Written by Barb Powell
The task of re-imagining the extravagant welcome of the United Church of Christ for the 2,500 young people at the opening worship of the National Youth Event at Purdue University Tuesday evening fell to a high school sophomore who was born and reared on the far Micronesian Island of Yap.
Carissa Yinmed, who now lives in Wailuku, Maui, Hawaii, and attends Iao UCC, shared her experiences as an outsider who felt only alienation and hostility when she found herself in the middle of a strange culture in modern Hawaii at the age of 10.
"I learned that differences matter," she said, noting that she was different in both language and culture.
"It was the Roman Catholics who brought the gospel to Yap," she added. "So I was very surprised to meet a pastor [at Iao] who was married and had children. My aunt was studying to be a licensed [UCC] minister. I had to ask myself, does God want women to serve as a minister?

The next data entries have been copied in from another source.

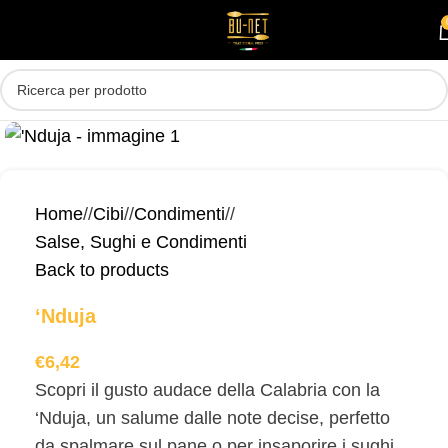
Skip to main content
MENU
Home
/
Cibi
/
Condimenti
/
Salse, Sughi e Condimenti
Back to products
‘Nduja
€
6,42
Scopri il gusto audace della Calabria con la
‘Nduja, un salume dalle note decise, perfetto
da spalmare sul pane o per insaporire i sughi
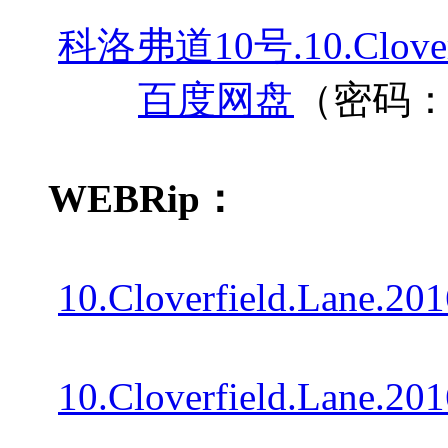
科洛弗道10号.10.Cloverfi
百度网盘
（密码：
WEBRip：
10.Cloverfield.Lane.
10.Cloverfield.Lane.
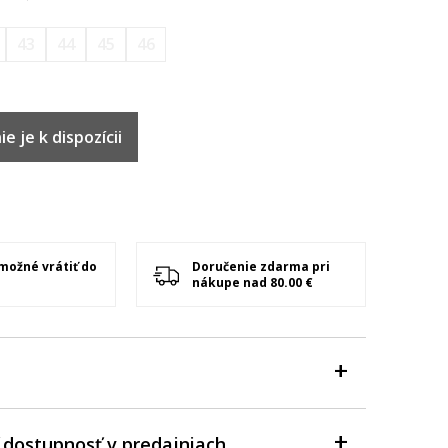
43
44
45
46
e je k dispozícii
 možné vrátiť do
Doručenie zdarma pri
nákupe nad 80.00 €
 dostupnosť v predajniach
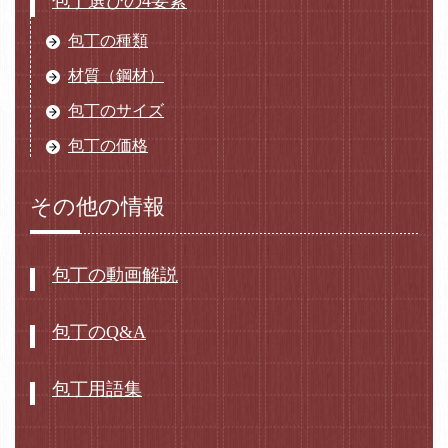
包丁選びの4要素
包丁の種類
材質（鋼材）
包丁のサイズ
包丁の価格
その他の情報
包丁の動画解説
包丁のQ&A
包丁用語集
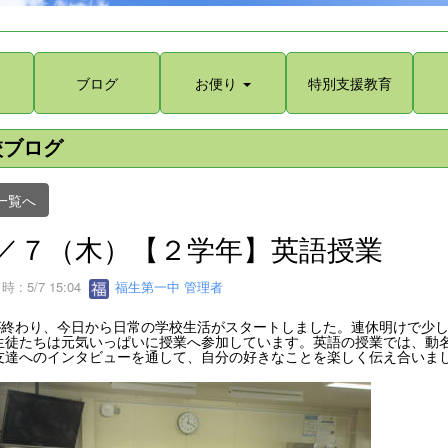
ブログ
お便り
特別支援教育
校ブログ
一覧へ
／７（木）【２学年】英語授業
 : 5/7 15:04
福生第一中 管理者
が終わり、今日から日常の学校生活がスタートしました。連休明けで少
生徒たちは元気いっぱいに授業へ参加しています。英語の授業では、動
友達へのインタビューを通して、自分の好きなことを楽しく伝え合いま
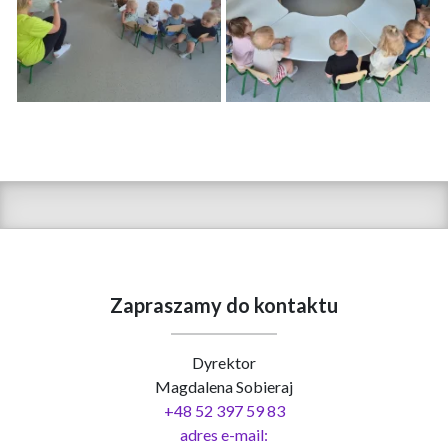
Zapraszamy do kontaktu
Dyrektor
Magdalena Sobieraj
+48 52 397 59 83
adres e-mail:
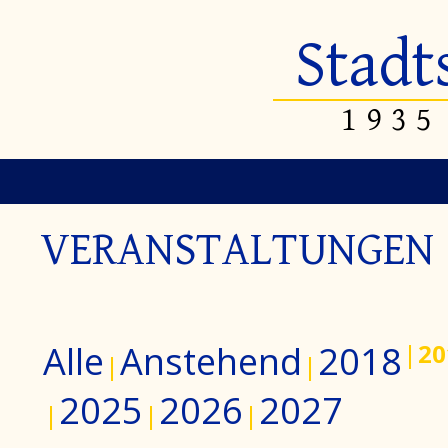
Stadt
1935
VERANSTALTUNGEN
Alle
Anstehend
2018
20
2025
2026
2027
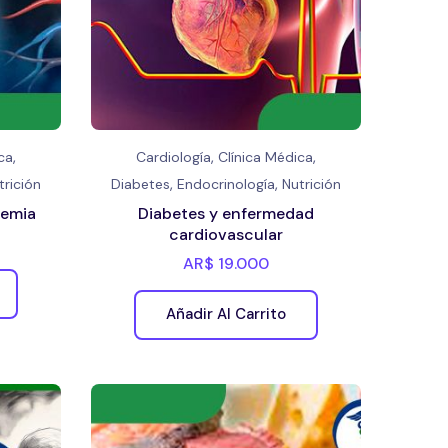
,
,
,
ca
Cardiología
Clínica Médica
,
,
trición
Diabetes
Endocrinología
Nutrición
islipidemia
Diabetes y enfermedad
cardiovascular
AR$
19.000
Añadir Al Carrito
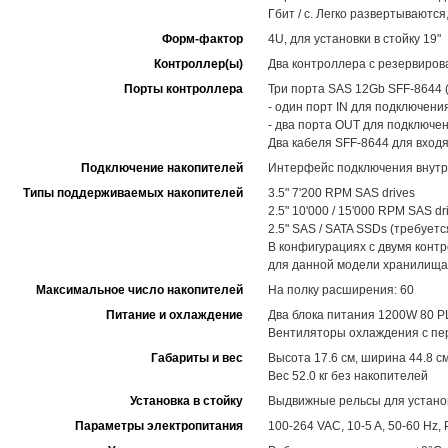
Гбит / с. Легко развертываютс
Форм-фактор
4U, для установки в стойку 19"
Контроллер(ы)
Два контроллера с резервиров
Порты контроллера
Три порта SAS 12Gb SFF-8644 (
- один порт IN для подключен
- два порта OUT для подключе
Два кабеля SFF-8644 для вход
Подключение накопителей
Интерфейс подключения внутр
Типы поддерживаемых накопителей
3.5" 7'200 RPM SAS drives
2.5" 10'000 / 15'000 RPM SAS d
2.5" SAS / SATA SSDs (требует
В конфигурациях с двумя конт
для данной модели хранилища
Максимальное число накопителей
На полку расширения: 60
Питание и охлаждение
Два блока питания 1200W 80 P
Вентиляторы охлаждения с пе
Габариты и вес
Высота 17.6 см, ширина 44.8 см
Вес 52.0 кг без накопителей
Установка в стойку
Выдвижные рельсы для установ
Параметры электропитания
100-264 VAC, 10-5 A, 50-60 Hz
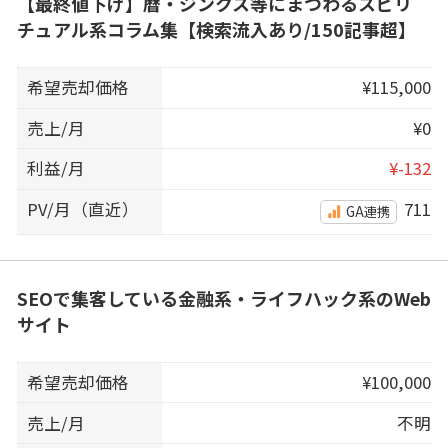
【最終値下げ】暦・ジンクス等にまつわるスピリ
チュアル系コラム集【検索流入あり/150記事超】
希望売却価格
¥115,000
売上/月
¥0
利益/月
¥-132
PV/月（直近）
711
GA連携
SEOで集客している金融系・ライフハック系のWeb
サイト
希望売却価格
¥100,000
売上/月
不明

Does God want young people to serve him as well?"
Tutors from her church smoothed the way for Carissa’s immersion into her new culture and her new school experience. The tutors include a series of Hawaiian "aunties" and a few uncles as well. "Christ’s extravagant welcome brought us all together as one family even when no one looks like anyone else," she said. "That welcome breaks down the barriers of race, color, sexual orientation, everything."
Among those cheering Carissa’s message was Holly Fritz of the Rochester UCC, Rochester, N.Y. "She was really spot on for our faith and what we should be promoting with our church."
Madison Ginter and Jennifer Briggs of St. Paul’s UCC, St. Marys, Ohio, focused on Carissa's feelings of alienation. "We should welcome everybody by getting past our differences."
Carissa finished with a challenge. "God extends that welcome through us. I will do it, will you?"